Simphiwe meningkatkan permainannya dengan 3 aplikasi untuk membantu mereka yang membutuhkan


Oleh Keagan Mitchell 5m yang lalu

Bagikan artikel ini:

Cape Town – Seorang remaja Joburg yang berusaha memberikan solusi yang sangat dibutuhkan masyarakat melalui kecintaannya pada pemrograman komputer, telah menciptakan tidak hanya satu tetapi tiga aplikasi untuk membantu mereka yang membutuhkan.

Ketika Simphiwe Radebe, 17, melihat garis panjang pemeriksaan Covid-19 di sekolahnya tahun lalu, dia membuat aplikasi, Diversity High School, dalam waktu kurang dari sebulan untuk membantu gurunya mempercepat prosesnya. Fungsinya untuk menyimpan suhu yang akan menghemat database sekolah. Fungsi lainnya termasuk formulir absensi dan pekerjaan rumah murid.

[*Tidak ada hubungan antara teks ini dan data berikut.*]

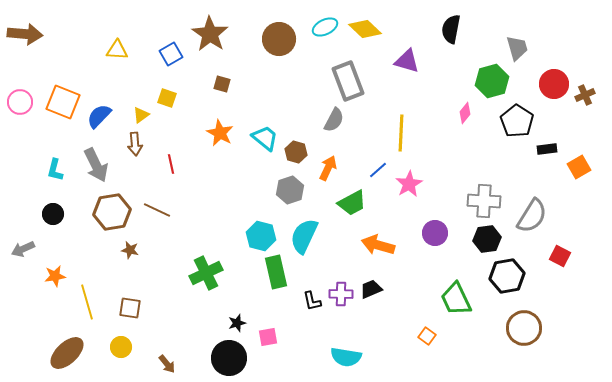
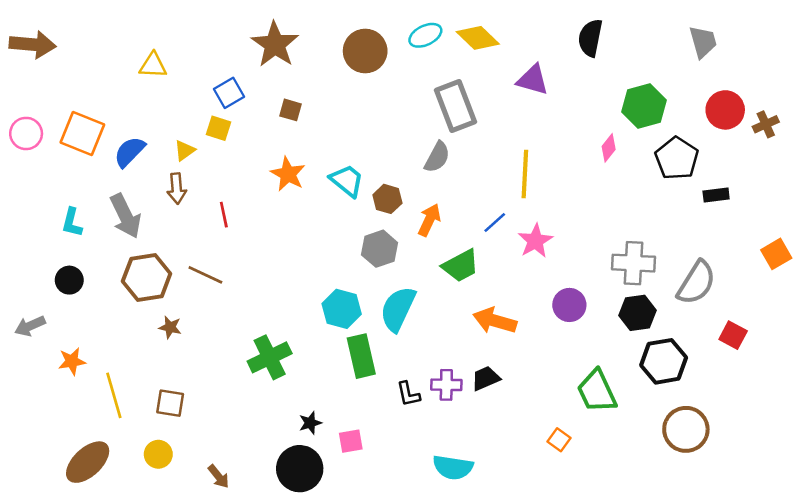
gray trapezoid: (517, 48) -> (703, 42), moved
blue square: (171, 54) -> (229, 93), moved
orange square: (579, 167) -> (776, 254), moved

Dia kemudian menyusun ulang aplikasi Educave yang mendukung semua sekolah dan dapat ditemukan di Huawei AppGallery.

Baru-baru ini, dia menciptakan Healthify, sebuah aplikasi pelacakan ambulans dan Help, sebuah aplikasi yang dibuat untuk anak perempuan dan wanita yang tidak merasa aman. Yang perlu dilakukan hanyalah berteriak bantuan dan aplikasi akan mengirimkan lokasi ke semua kontak darurat terdaftar orang tersebut secara real time karena suara diaktifkan.

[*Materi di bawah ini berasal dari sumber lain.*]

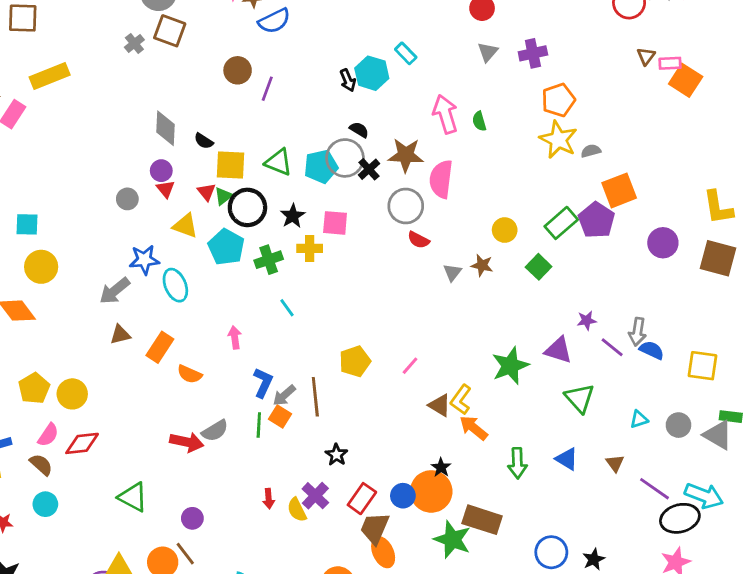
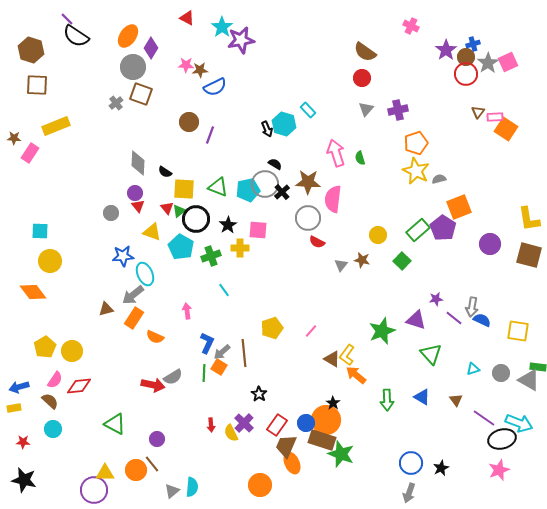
gray arrow: (115, 291) -> (133, 295), moved
brown rectangle: (482, 520) -> (322, 440), moved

Healthify dapat ditemukan di Google Play Store, sementara Bantuan masih dalam proses penerbitan. Dia juga berencana untuk membuat aplikasi tersedia untuk pengguna iOS, namun biayanya $ 99 (R1 464,80) per tahun untuk menyimpannya di App Store.

Simphiwe, siswa kelas 12 di Diversity High School tahun lalu, mengatakan teknologi adalah masa depan dan tidak boleh diabaikan.

“Saya ingin menunjukkan kepada orang-orang bahwa Anda dapat melakukan banyak hal pada usia berapa pun. Anak-anak harus tertarik untuk belajar lebih banyak tentang teknologi sebagaimana masa depan. Anda bisa menyelesaikan masalah dengan menggunakan teknologi. Beberapa hal yang ingin saya kerjakan terkait aplikasi ini adalah mengubah desain dan kinerjanya, ”katanya.

Pada tahun 2018, Simphiwe memulai bisnis Brain Cap Developers bersama temannya Thapelo Rammala. Ini melibatkan pembuatan aplikasi, situs web, dan logo game baru.

“Saya telah mempelajari tujuh bahasa pemrograman selama tiga tahun. Saya hanya bisa belajar tentang bahasa-bahasa ini selama waktu luang saya karena sekolah adalah prioritas nomor satu saya. Saya telah mempelajari banyak hal dari bahasa-bahasa ini seperti membuat situs web saya sendiri dari awal dan membuatnya bekerja dengan banyak fungsi berbeda, ”katanya.

Tidaklah mengherankan jika dia menyukai pemrograman karena ayahnya, Sibusiso, adalah seorang spesialis IT.

“Saya kira itu diturunkan dari ayah saya. Namun, pemrograman dipengaruhi oleh mentor saya, Thato Matsime serta sepupu saya, Sifundo Mdlalose. Mereka telah menjadi yang paling membantu dalam perjalanan saya dalam pemrograman dan saya sangat menghargai mereka, ”katanya.

Simphiwe berencana untuk belajar pemrograman tahun ini.

Sibusiso menggambarkan putranya sebagai orang yang rendah hati dan penuh hormat.

“Dia adalah seorang pekerja keras, rajin dan ketika dia menempatkan pikirannya pada sesuatu dia tidak akan berhenti sampai itu selesai. Dia tidak pernah menunjukkan tanda-tanda tertarik pada teknologi saat tumbuh dewasa. Saya sangat kagum ketika dia melakukan aplikasi pertamanya setelah belajar coding sendiri secara online. Saya berharap yang terbaik untuknya di masa depan, ”katanya.